- **DATASET CONTENT**
* * *

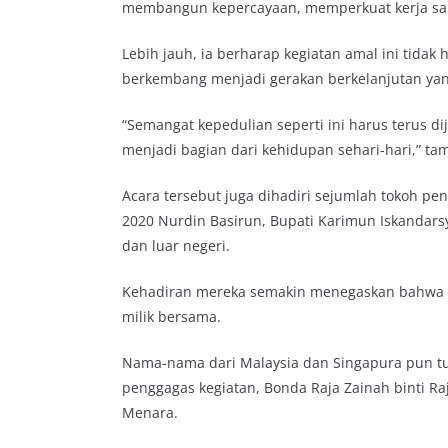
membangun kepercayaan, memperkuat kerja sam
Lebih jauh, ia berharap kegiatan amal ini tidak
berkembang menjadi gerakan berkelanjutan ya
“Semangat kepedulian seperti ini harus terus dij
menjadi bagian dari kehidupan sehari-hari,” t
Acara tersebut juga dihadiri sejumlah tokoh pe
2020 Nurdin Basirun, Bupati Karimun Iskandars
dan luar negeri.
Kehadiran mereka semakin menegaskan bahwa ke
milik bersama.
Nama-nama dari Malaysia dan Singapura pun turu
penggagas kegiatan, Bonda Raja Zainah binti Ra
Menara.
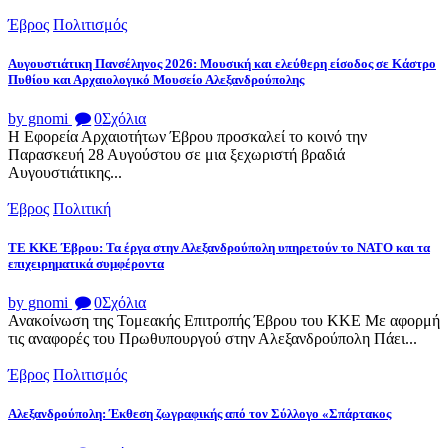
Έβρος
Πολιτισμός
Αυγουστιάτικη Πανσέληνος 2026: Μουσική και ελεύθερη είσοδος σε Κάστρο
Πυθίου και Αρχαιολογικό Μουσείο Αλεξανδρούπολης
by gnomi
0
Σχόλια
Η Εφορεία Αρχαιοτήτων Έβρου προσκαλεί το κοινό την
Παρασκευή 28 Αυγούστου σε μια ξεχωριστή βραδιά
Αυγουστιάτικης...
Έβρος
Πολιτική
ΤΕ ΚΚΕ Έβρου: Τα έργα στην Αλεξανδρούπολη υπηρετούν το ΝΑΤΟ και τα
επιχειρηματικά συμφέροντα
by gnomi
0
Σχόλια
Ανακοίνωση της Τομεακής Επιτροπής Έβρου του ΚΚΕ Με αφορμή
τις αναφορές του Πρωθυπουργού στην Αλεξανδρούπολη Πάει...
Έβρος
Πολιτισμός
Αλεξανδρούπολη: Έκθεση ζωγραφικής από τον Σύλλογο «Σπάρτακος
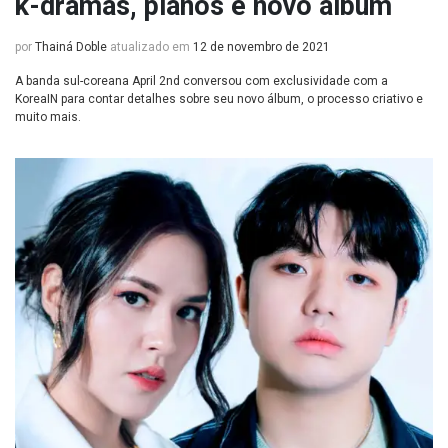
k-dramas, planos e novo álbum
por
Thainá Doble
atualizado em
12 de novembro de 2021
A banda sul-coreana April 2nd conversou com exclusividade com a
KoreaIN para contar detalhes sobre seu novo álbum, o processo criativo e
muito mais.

* * *

- **WHAT IS EXPECTED**
Look through the data above and return exactly the lines from the one that contains "Η Εφορεία Αρχαιοτήτων" to the one that contains "Αλεξανδρούπολη: Έκθεση ζωγραφικής", inclusive, with nothing else.

- **RESPONSE FOR THIS EXERCISE**
Η Εφορεία Αρχαιοτήτων Έβρου προσκαλεί το κοινό την
Παρασκευή 28 Αυγούστου σε μια ξεχωριστή βραδιά
Αυγουστιάτικης...
Έβρος
Πολιτική
ΤΕ ΚΚΕ Έβρου: Τα έργα στην Αλεξανδρούπολη υπηρετούν το ΝΑΤΟ και τα
επιχειρηματικά συμφέροντα
by gnomi
0
Σχόλια
Ανακοίνωση της Τομεακής Επιτροπής Έβρου του ΚΚΕ Με αφορμή
τις αναφορές του Πρωθυπουργού στην Αλεξανδρούπολη Πάει...
Έβρος
Πολιτισμός
Αλεξανδρούπολη: Έκθεση ζωγραφικής από τον Σύλλογο «Σπάρτακος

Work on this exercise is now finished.